All humans have two DQ-alpha genes, one of which is contributed by the father and the other by the mother. In a small percentage of patients undergoing IVF, paternal-maternal DQ-alpha gene similarities occur. In such cases, following repeated exposures to such genetically matching embryos, this will provoke activation of the decidual immune system. In most cases, repeated exposure to DQ alpha matching embryos will over time activate uterine NK cells, resulting in reproductive dysfunction (i.e., infertility, and miscarriage).

With paternal-maternal DQ alpha matching, it often takes several pregnancies for natural killer cell activation to build to the point that a woman with alloimmune implantation dysfunction will present with clinical evidence of implantation dysfunction. Sometimes it starts off with one or two pregnancies surviving to the birth of a baby, whereupon NK cell activity later starts to build, leading to one or more subsequent early miscarriages. Eventually the NK cell activity is so high that subsequent pregnancies can be lost before the woman is even aware that she was pregnant at all. At this point she is often diagnosed with secondary “unexplained” infertility. 

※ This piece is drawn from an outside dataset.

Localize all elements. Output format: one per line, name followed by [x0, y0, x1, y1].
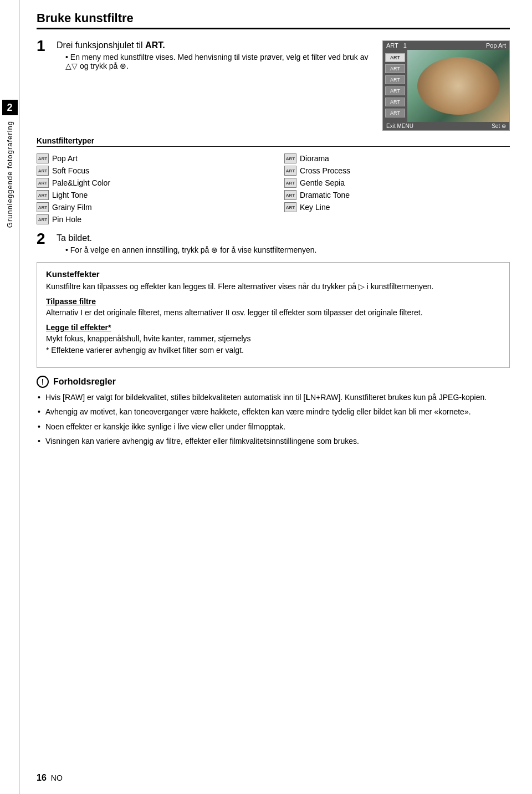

Reproductive treatment of NK activation associated with either alloimmune or autoimmune implantation dysfunction requires the administration of Intralipid or IVIg combined with steroid therapy. Such treatment is usually more likely to be successful in the case of autoimmune implantation dysfunction where the NK activation is present in advance of the uterus being exposed to the embryo. It is presently not as yet possible to identify paternal DQ alpha in the embryo. Accordingly, in cases where the paternal DQ alpha gene only matches with one of the mother’s DQ alphas (i.e., a partial match) there is a one-out-of-two chance that a transferred embryo will inadvertently be a match with at least one of the mother’s DQ alpha genes. Thus Intralipid or IVIg therapy will only prove half as likely to propagate a viable pregnancy in cases of partial DQ alpha  matching as it can achieve in the treatment of NK activation associated with autoimmune implantation dysfunction. For this reason, I prefer to transfer only one (rather than multiple) embryo at a time in such cases, for fear of there being one DQ alpha matching embryo in the mix and so “muddying the waters” for the non-DQ alpha matching that otherwise might have propagated a healthy baby.

With “completeDQ alpha match, where both paternal DQ alpha genes match with at least one of the mother’s DQ alphas every embryo will express a paternal DQ alpha gene that matches that of the mother. In such cases, the administration of Intralipid /or IVIg to down-regulate activation of NK cells, will seldom be effective. The reason is that such treatment cannot counter the sustained provocation of NK activity brought about by an ever-present DQ alpha “clash.” That is why in cases of complete DQ alpha matching (with associated NK activation), where all the embryos will inevitably carry one or both paternal DQ alphas that match the mother, there is in my opinion little hope of success, even with Intralipid/IVIg/steroid therapy. In such cases, gestational surrogacy, or the use of non-DQ alpha matching, donor sperm may offer the only reasonable chance of a successful IVF outcome.


There are 3 options:

  1. Stop further treatment
  2. Attempt IVF with the transfer of 1 or 2 euploid embryos own uterus under IL/Prednisone cover. The chance of success is very small (probably <5% per treatment cycle)
  3. Use a DQ alpha, non-matching donor sperm or
  4. Use a non- matching gestational carrier

In my opinion, it is less than ideal to treat women with recurrent pregnancy loss (RPL)   who have NK cell activation empirically using immunotherapy (Intralipid/IVIg + steroids,  without first differentiating between autoimmune an alloimmune implantation dysfunction. The reason is that alloimmune causation is more likely to result in RPL than is autoimmune. In cases of alloimmune /NKa –induced RPL, women with a “partial” alloimmune dysfunction should (in my opinion) only have one embryo transferred to the uterus at a time while women with a “complete” match + NK cell activation who desire to carry the baby themselves can try under IL/Prednisone cover but are highly unlikely to be successful. In my opinion, they  will  require the use of non-matching  donor sperm or use a non-matching gestational carrier… 

Finally, patients often ask whether using an egg donor might not offer another solution in such cases. The answer is no!The matchup is between the paternal DQ alpha contribution (in the sperm) and the mother’s uterus.It is not between the sperm and the egg.